A word-for-word copy of the data, pictures excluded, is what this task asks for.
-- SUPPLIED INFORMATION follows --
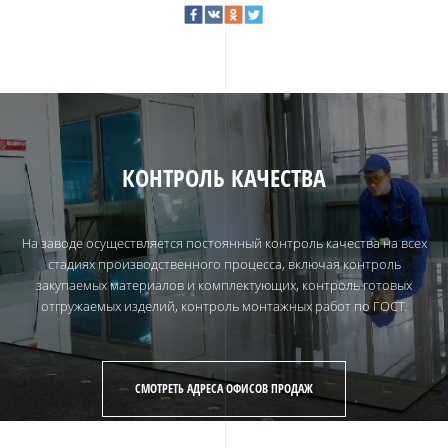
КОНТРОЛЬ КАЧЕСТВА
На заводе осуществляется постоянный контроль качества на всех
стадиях производственного процесса, включая контроль
закупаемых материалов и комплектующих, контроль готовых
отгружаемых изделий, контроль монтажных работ по ГОСТ.
СМОТРЕТЬ АДРЕСА ОФИСОВ ПРОДАЖ
СМОТРЕТЬ АДРЕСА ОФИСОВ ПРОДАЖ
-- SUPPLIED INFORMATION concluded --
◆ WORKED SOLUTION:
КОНТРОЛЬ КАЧЕСТВА
На заводе осуществляется постоянный контроль качества на всех
стадиях производственного процесса, включая контроль
закупаемых материалов и комплектующих, контроль готовых
отгружаемых изделий, контроль монтажных работ по ГОСТ.
СМОТРЕТЬ АДРЕСА ОФИСОВ ПРОДАЖ
СМОТРЕТЬ АДРЕСА ОФИСОВ ПРОДАЖ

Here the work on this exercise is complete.